Entries taken from a collection:
=== Section Start ===

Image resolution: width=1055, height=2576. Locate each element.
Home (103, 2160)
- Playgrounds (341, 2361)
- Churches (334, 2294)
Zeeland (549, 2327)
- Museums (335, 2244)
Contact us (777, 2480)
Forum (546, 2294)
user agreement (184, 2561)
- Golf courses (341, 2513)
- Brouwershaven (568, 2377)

=== Section End ===
=== Section Start ===

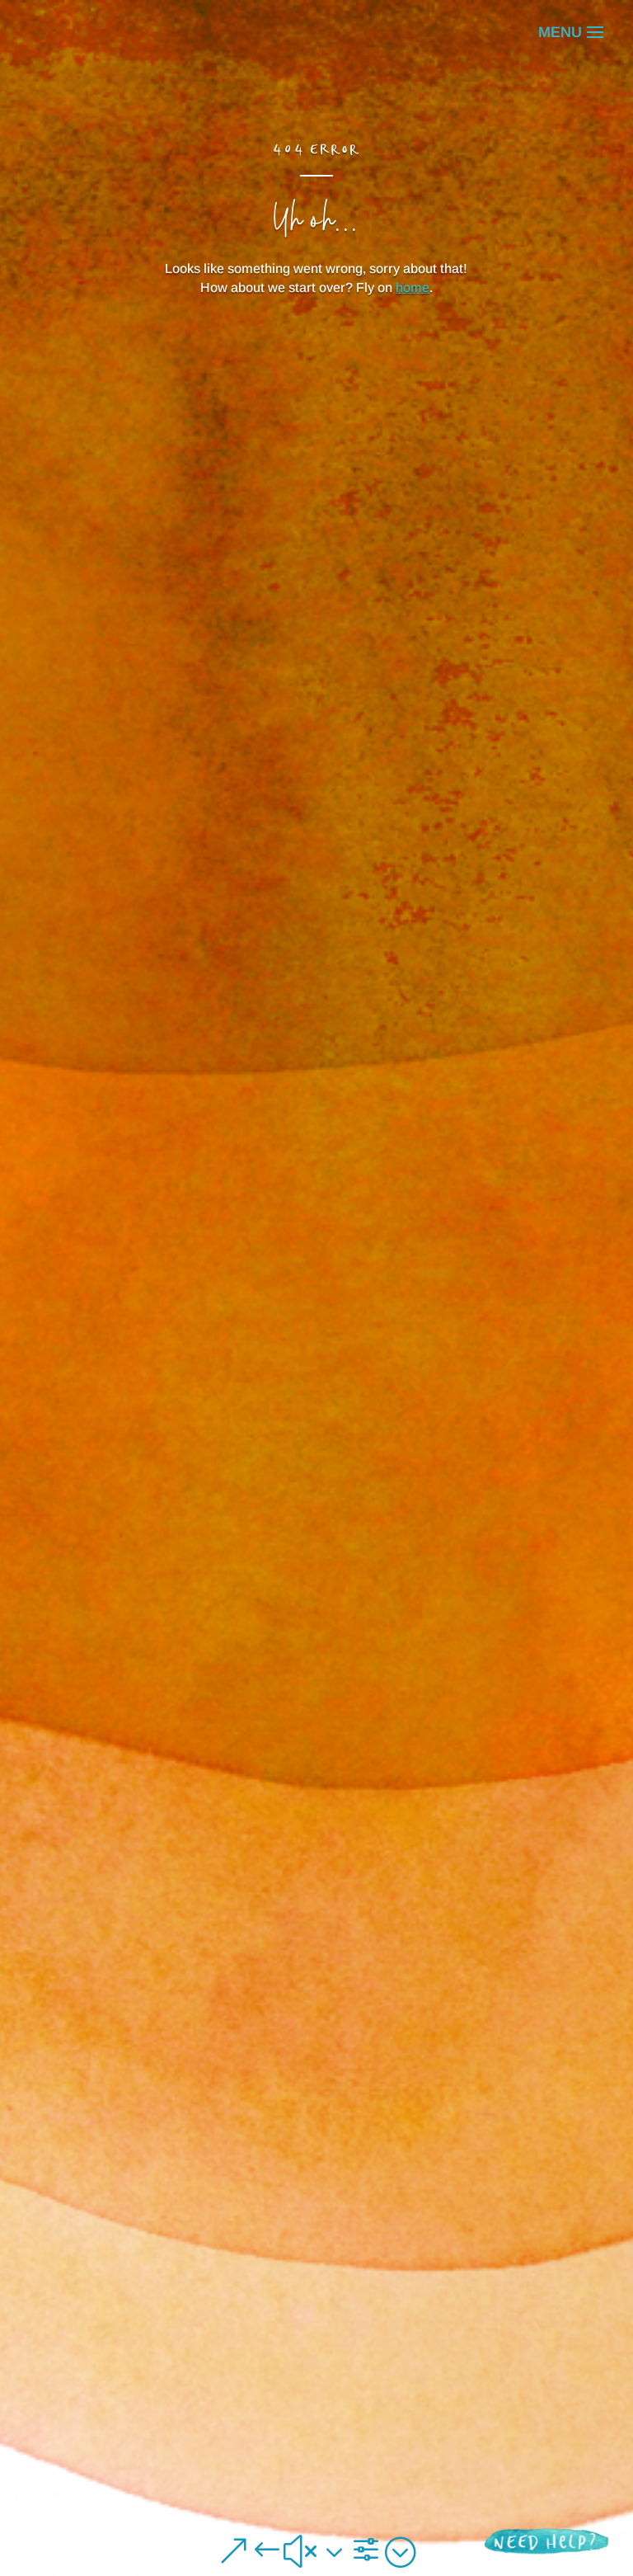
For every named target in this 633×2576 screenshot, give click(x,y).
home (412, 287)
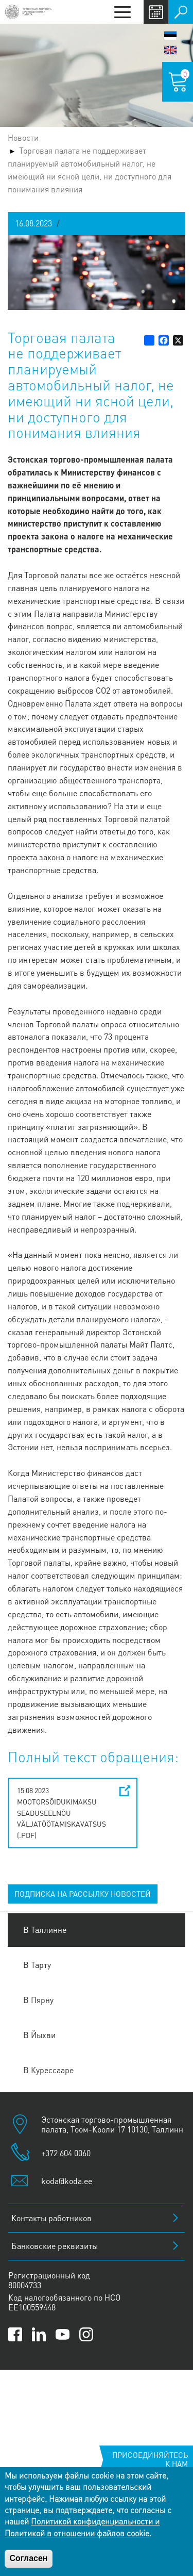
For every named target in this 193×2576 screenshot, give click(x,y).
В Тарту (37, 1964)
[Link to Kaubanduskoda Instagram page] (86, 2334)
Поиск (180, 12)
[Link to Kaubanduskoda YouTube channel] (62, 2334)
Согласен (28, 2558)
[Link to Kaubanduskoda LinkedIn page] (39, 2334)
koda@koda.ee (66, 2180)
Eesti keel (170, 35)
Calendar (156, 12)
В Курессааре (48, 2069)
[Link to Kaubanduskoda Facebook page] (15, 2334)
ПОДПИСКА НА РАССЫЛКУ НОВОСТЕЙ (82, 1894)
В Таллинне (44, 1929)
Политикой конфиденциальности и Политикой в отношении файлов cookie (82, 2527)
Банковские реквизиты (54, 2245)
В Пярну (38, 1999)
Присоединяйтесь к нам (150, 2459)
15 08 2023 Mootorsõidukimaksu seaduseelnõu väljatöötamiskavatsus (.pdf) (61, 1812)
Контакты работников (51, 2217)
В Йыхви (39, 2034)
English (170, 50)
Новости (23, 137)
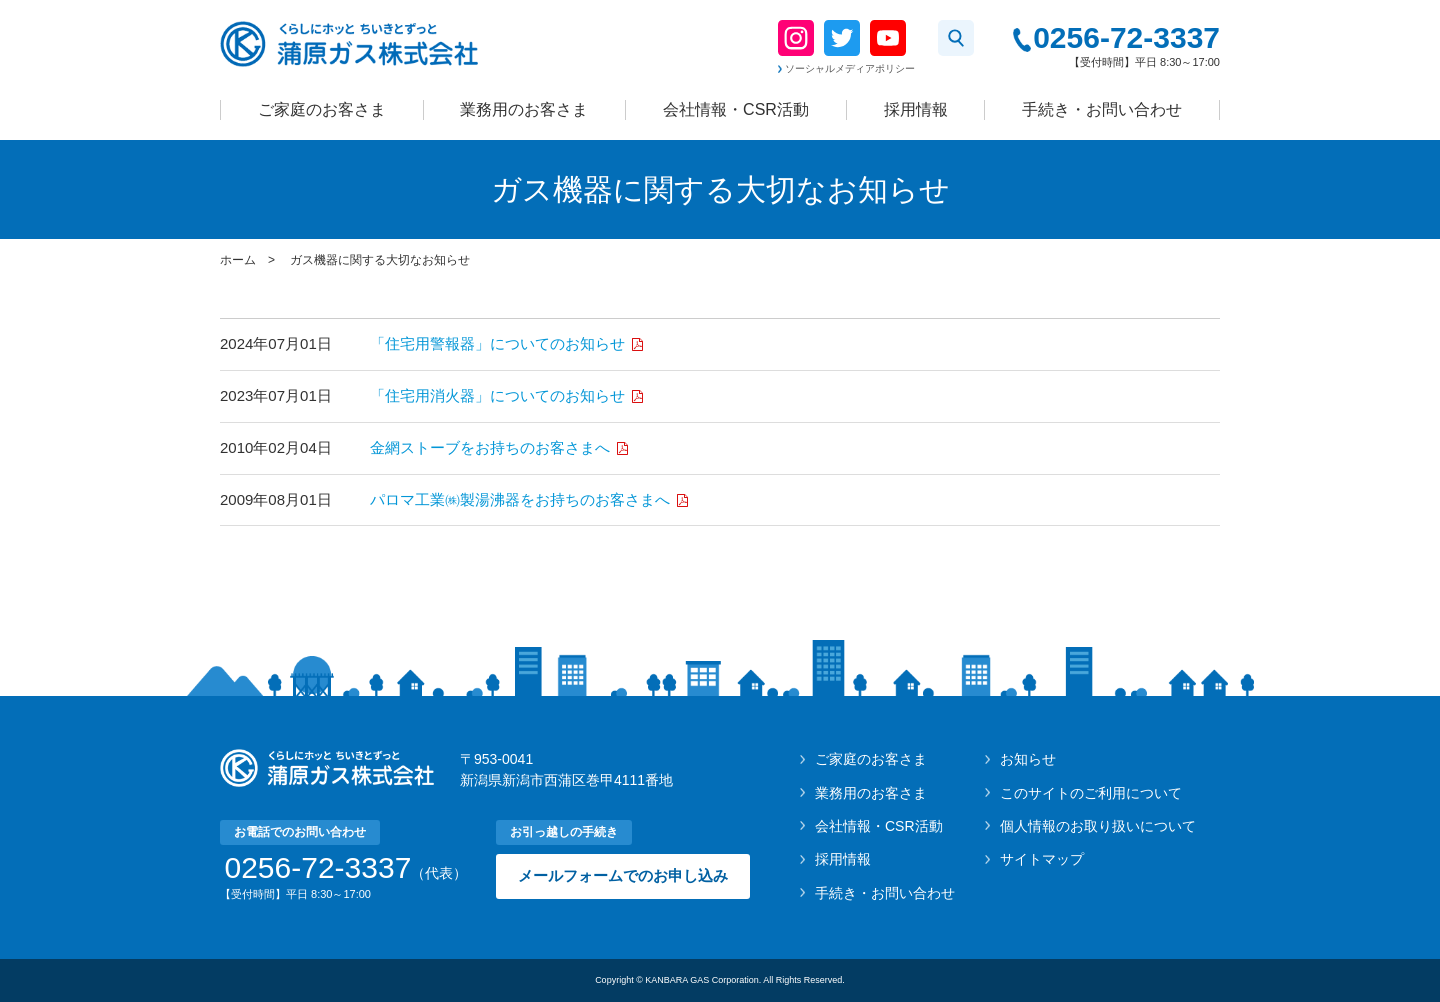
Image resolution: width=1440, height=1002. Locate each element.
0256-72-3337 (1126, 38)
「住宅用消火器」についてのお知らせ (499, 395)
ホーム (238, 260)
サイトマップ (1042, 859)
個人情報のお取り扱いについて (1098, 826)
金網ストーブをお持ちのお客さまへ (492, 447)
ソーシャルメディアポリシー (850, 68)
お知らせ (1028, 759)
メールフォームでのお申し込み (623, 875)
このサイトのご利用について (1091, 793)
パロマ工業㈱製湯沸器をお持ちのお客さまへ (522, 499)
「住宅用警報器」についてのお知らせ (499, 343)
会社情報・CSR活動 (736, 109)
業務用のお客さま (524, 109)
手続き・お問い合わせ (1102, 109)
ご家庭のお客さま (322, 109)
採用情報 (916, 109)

=== Section End ===

The problem: Above are the entries. Output exactly the lines beginning with the line that has "Image resolution: width=1055, height=2576." and ending with the line that has "- Brouwershaven (568, 2377)".

Response box:
Image resolution: width=1055, height=2576. Locate each element.
Home (103, 2160)
- Playgrounds (341, 2361)
- Churches (334, 2294)
Zeeland (549, 2327)
- Museums (335, 2244)
Contact us (777, 2480)
Forum (546, 2294)
user agreement (184, 2561)
- Golf courses (341, 2513)
- Brouwershaven (568, 2377)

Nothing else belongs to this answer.